The venerable Matriarch Dosel Em Strard crawled along the station’s corridor. She thought about: the meeting scheduled in three hours; and whether or not she should try ‘The Sector’s Wildest light speed Chili’ advertised at the market stall she’d just passed; and how she could prevent the schism of the Intending Daughters into two (or more) fractious subdivisions of the council; and the nature of patriarchy in humanity, manifested (consciously or unconsciously) in the architecture of Astropolis.

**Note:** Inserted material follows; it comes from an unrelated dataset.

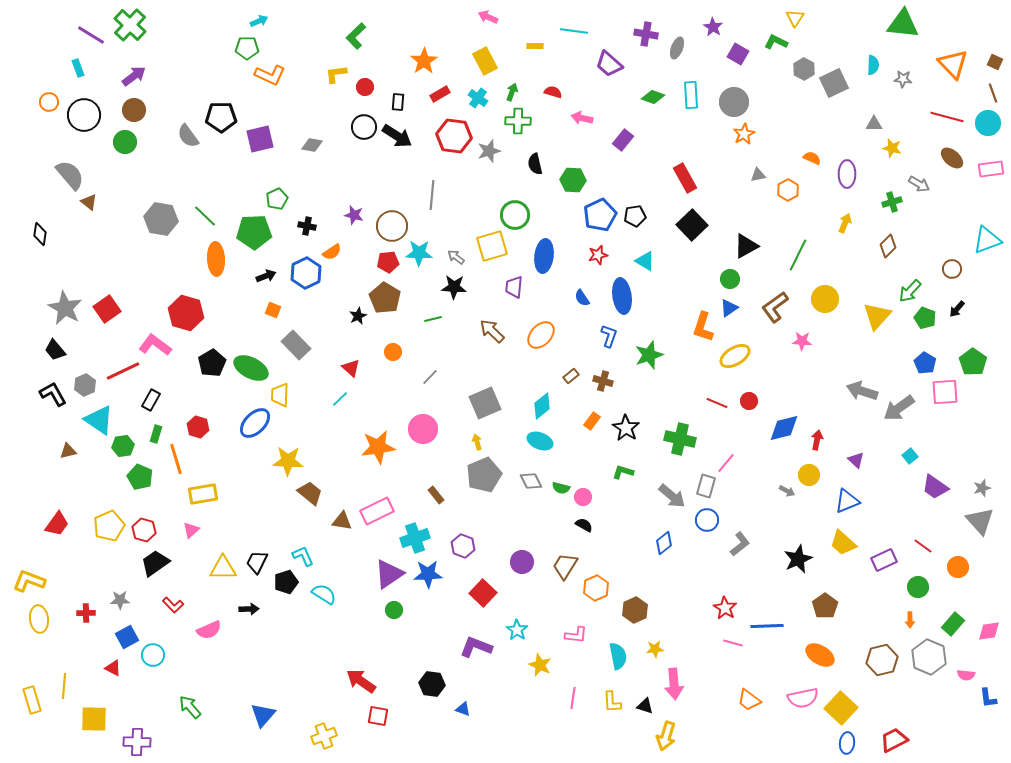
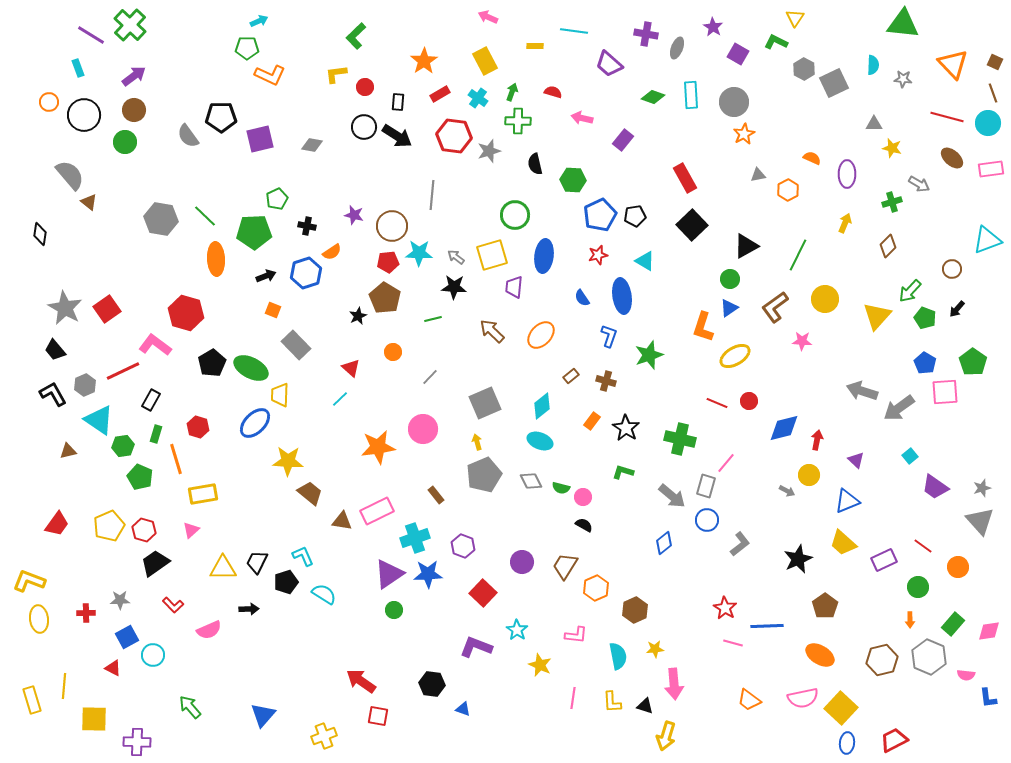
yellow square at (492, 246): moved 9 px down
blue hexagon at (306, 273): rotated 8 degrees clockwise
brown cross at (603, 381): moved 3 px right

Her augment hummed obediently at her ear, not missing a single thought. All of Matriarch Dosel Em Strard’s thoughts were valuable. It was the semi-sentient augment’s role to record them and transmit them live-feed to the home world where they would be analyzed and discussed during the long-lying digestion period of the afternoon. Absently, Matriarch Dosel Em Strard ran her long, vestigial, third pair of limbs to double-touch the augment and to thank it for the service it gave.
The matriarch watched, with intense interest, a human chastising its (presumable) child. She really wanted to get at the root of the mother-child dyad of the human. Tsk. Parent-child dyad, triad, whatever. It was so difficult to think in terms of a sex that one didn’t have.
She hoped that her meeting with the Friends of the Founding Fathers of Astropolis station this afternoon would provide elucidation. If she could get a handle on their sexual dimorphism, perhaps she could construct an argument that would compel the humans to assist her people in the desperate threat it faced.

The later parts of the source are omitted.